Crawford/ EE.UU./ EFE
La Casa Blanca trató ayer de contener el daño ocasionado por informes sobre la profanación del Corán en la base naval de EE.UU. en Guantánamo (Cuba), al acusar a los medios de exagerar lo que fueron “casos aislados”.
El portavoz de la Casa Blanca, Scott McClellan, criticó la cobertura y comentarios que han realizado algunos medios de comunicación estadounidenses sobre los casos en que se abusó del libro sagrado musulmán.
El viernes, el Pentágono admitió por primera vez que guardias de la base naval de Guantánamo, donde EE.UU. mantiene a poco más de 500 “combatientes enemigos”, vertieron orina sobre el Corán en uno de cinco incidentes constatados de “malos tratos” del libro sagrado.
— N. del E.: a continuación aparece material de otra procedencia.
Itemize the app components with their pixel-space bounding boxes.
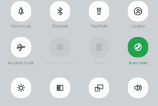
staticText: Airplane mode [8,60,34,65]
staticText: Wallet [94,60,104,65]
staticText: Flashlight [91,23,107,28]
button[interactable] [11,78,31,98]
button[interactable] [89,78,109,98]
staticText: Silent mode [11,23,31,28]
button[interactable] [89,1,109,22]
button[interactable] [11,1,31,22]
staticText: Device sharing [47,60,73,65]
staticText: Bluetooth [52,23,68,28]
staticText: Location [131,23,145,28]
button[interactable] [50,78,70,98]
staticText: Auto rotate [128,60,148,65]
button[interactable] [128,78,148,98]
button[interactable] [128,37,148,58]
button[interactable] [50,1,70,22]
button[interactable] [11,37,31,58]
button[interactable] [89,37,109,58]
button[interactable] [128,1,148,22]
button[interactable] [50,37,70,58]
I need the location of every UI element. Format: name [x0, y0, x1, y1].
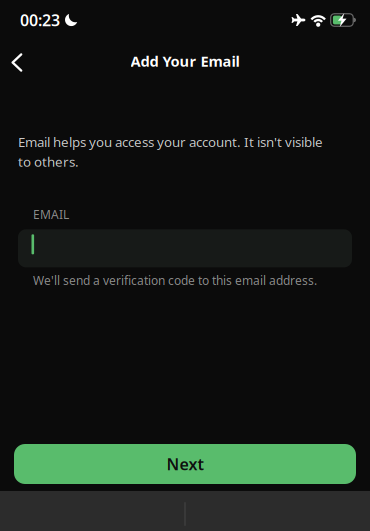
staticText: Add Your Email [130, 51, 240, 71]
button[interactable]: Back [0, 43, 38, 76]
staticText: 00:23 [20, 9, 60, 31]
staticText: Email helps you access your account. It … [18, 133, 323, 170]
button[interactable]: Next [14, 444, 356, 484]
staticText: We'll send a verification code to this e… [33, 272, 317, 288]
staticText: EMAIL [33, 206, 69, 222]
staticText: Next [166, 453, 204, 475]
En otras ocasiones, el libro fue pateado, pisoteado o empapado en agua.
“Es desafortunado que algunos (medios) hayan optado por sacar fuera de contexto unos pocos incidentes aislados de unos pocos individuos, sin dejar en claro las prácticas y políticas de la gran mayoría, del 99.9 por ciento de nuestro personal militar”, se quejó McClellan.
Agregó que, en todo caso, hubo una cantidad tres veces mayor de incidentes de profanación del Corán a manos de los propios detenidos, “un número mucho peor que los pocos incidentes aislados (…) que violaron las prácticas y políticas militares”.
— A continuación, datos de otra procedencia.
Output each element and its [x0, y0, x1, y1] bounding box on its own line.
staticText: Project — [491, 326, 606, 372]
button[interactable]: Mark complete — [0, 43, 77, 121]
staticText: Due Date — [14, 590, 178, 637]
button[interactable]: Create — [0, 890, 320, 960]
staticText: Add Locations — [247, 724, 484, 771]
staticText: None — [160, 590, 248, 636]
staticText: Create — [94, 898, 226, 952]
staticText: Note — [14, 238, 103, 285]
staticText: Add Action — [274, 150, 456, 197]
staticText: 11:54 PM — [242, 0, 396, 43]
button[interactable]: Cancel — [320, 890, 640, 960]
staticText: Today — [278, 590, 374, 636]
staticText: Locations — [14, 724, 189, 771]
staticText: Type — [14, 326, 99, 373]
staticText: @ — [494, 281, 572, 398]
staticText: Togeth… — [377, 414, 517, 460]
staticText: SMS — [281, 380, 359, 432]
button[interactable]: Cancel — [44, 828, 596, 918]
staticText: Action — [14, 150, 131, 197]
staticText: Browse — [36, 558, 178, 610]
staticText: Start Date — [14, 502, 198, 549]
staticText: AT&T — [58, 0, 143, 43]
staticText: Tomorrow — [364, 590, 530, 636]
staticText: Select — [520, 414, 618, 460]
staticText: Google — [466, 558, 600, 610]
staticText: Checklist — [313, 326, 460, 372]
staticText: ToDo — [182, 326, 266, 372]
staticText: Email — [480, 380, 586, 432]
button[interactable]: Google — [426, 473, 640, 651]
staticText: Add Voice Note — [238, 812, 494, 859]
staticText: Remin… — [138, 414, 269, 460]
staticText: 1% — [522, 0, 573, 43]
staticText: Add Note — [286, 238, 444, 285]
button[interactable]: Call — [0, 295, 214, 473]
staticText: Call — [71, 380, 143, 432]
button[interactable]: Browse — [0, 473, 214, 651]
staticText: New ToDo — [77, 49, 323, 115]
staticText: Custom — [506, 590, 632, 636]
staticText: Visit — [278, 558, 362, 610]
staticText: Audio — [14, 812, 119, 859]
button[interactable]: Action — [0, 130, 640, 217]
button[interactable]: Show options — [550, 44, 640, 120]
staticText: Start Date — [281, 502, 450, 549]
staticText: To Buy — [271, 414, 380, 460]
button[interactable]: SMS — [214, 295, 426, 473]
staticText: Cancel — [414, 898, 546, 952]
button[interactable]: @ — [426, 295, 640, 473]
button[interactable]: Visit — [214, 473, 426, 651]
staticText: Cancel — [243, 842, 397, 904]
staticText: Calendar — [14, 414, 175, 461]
Reiteró que las Fuerzas Armadas de EE.UU. “no toleran ni aprueban” que sus miembros no cumplan con las normas establecidas.
McClellan hizo esas declaraciones días después de que el presidente George W. Bush y otros altos cargos de su Gobierno, criticasen un informe de Amnistía Internacional sobre los métodos utilizados contra los prisioneros en Guantánamo.